There is a longstanding tradition of presenting the artist's studio as either allegory or anecdote. Masterpieces like Diego Velazquez's Las Meninas (1656), which later influenced Gustave Courbet's The Artist's Studio (1855), set important precedents that Dantan, and innumerable other artists, would draw from. The Salon jury would have been especially receptive to this subject, and because his 1880 submission was well-received and much talked about, Dantan would have been prompted to submit more of the same genre.
Immediately evident in this painting is the tremendous attention to detail, as Dantan is careful to convey a vision of the artists' studio while he is in the act of creation. Marble is prized for its malleability and skin-like translucency but remains an extremely unforgiving medium given that it is a subtractive process.
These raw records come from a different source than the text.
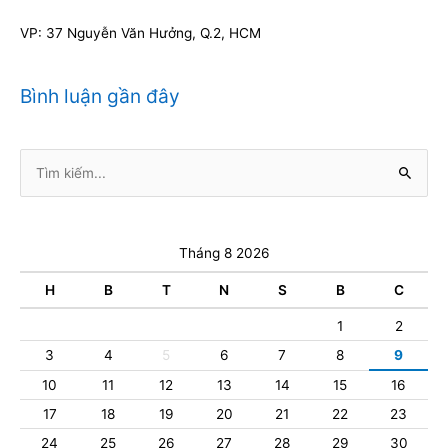
VP: 37 Nguyễn Văn Hưởng, Q.2, HCM
Bình luận gần đây
Tìm
kiếm:
Tháng 8 2026
H
B
T
N
S
B
C
1
2
3
4
5
6
7
8
9
10
11
12
13
14
15
16
17
18
19
20
21
22
23
24
25
26
27
28
29
30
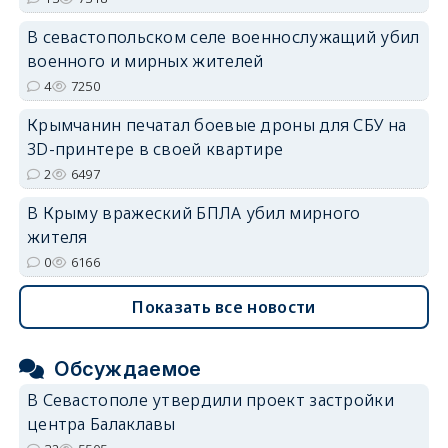
erid: 2SDnjdvhGXG
В севастопольском селе военнослужащий убил
военного и мирных жителей
4
7250
Крымчанин печатал боевые дроны для СБУ на
3D-принтере в своей квартире
2
6497
В Крыму вражеский БПЛА убил мирного
жителя
0
6166
Показать все новости
Обсуждаемое
В Севастополе утвердили проект застройки
центра Балаклавы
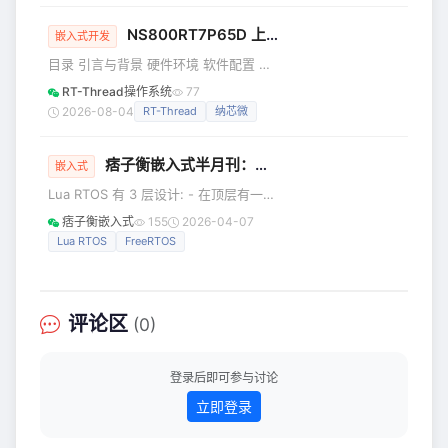
与，亲身体
战项目，聚焦视觉AI检测在嵌入式平台的落地全流程，带你用
半天时间，动手走通从模型训练到嵌入式部署的完整链路。
NS800RT7P65D 上基于
RT-Thread
的CAN/
嵌入式开发
培训硬件平台：富瀚微电子FH8626V300L——面向智
目录 引言与背景 硬件环境 软件配置 驱
动架构概述 环回模式测试 真实设备对测
RT-Thread操作系统
77
测试结果与日志 常见问题与总结 免费试
2026-08-04
RT-Thread
纳芯微
用报名 1 引言与背景 1.1 概述
NS800RT7P65 是 纳芯微
痞子衡嵌入式半月刊：第 62 期
（NOVOSENSE）推出的 NSSine™系
嵌入式
列 MCU，片内集成了 FLEXCAN 控制
Lua RTOS 有 3 层设计: - 在顶层有一个
器，支持 CAN 2.0B 和 CAN-FD (ISO
Lua 5.3.4解释器，它为程序员提供Lua
痞子衡嵌入式
155
2026-04-07
11898-1:2015) 协议。 本文档基于 RT-
编程语言提供的所有资源，以及用于访
Lua RTOS
FreeRTOS
Thre
问硬件的特殊模块(PIO、ADC、I2C、
RTC等)，以及Lua RTOS提供的中间件
服务(Lua Threads、LoRa WAN、
MQTT等)。 - 中间层是一个由
评论区
(0)
FreeRTOS驱动的实时微内核。这就是事
情在预期时间内发生的责任。 - 底层是
硬件抽象层，它与平
登录后即可参与讨论
立即登录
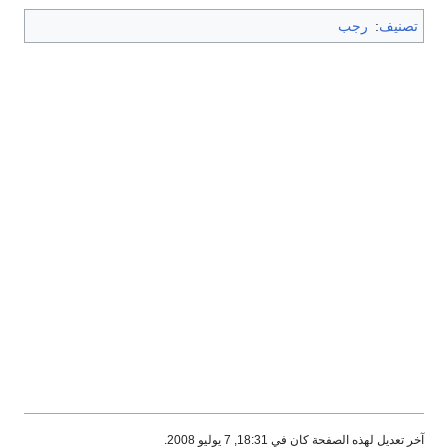
تصنيف
:
رجب
آخر تعديل لهذه الصفحة كان في 18:31, 7 يوليو 2008.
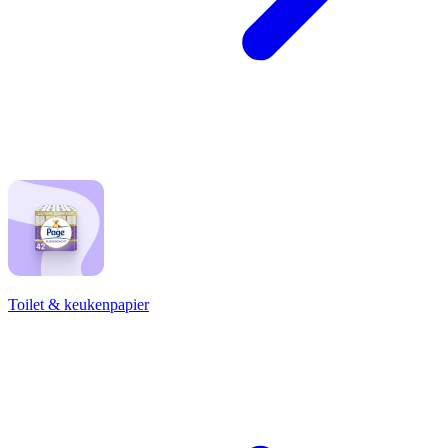
Toilet & keukenpapier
One foul blow of the mallet or careless placement of the chisel could spell ruin for a masterpiece.
The sculpture is likely based on Antoine Houdon's masterpiece, La frileuse (1787), which is an allegory for winter and translates to a woman who is susceptible to the cold. As in many of his works, Dantan maintains a sense of humor and play of irony. Here, the artist's fully clothed sculpture is an exagerration of Houdon's half naked Frileuse, and while the bare branches seen through the window indicate winter, his bared model shows no susceptibility to the cold.
In the present work, Dantan's artist is chiseling at the drapery of his subject which is carefully propped on a series of wood blocks so that his area of occupation is at eye level and close to his body. Chisels and spatulas are carefully hung and ordered under shelves that house studies and maquettes, as well as incomplete works and broken fragments. Friezes hang on the walls and earthenware vessels and woven baskets sit on the floor. Interestingly, and a sign of Dantan's ambition, there are two light sources implied in the artist's bright studio. The window shown diffuses light that illuminates the model from behind, and the drapery that she is enveloped in seems to glow. The surfaces of each object are given an extreme amount of consideration, and the result is an artistic tour de force.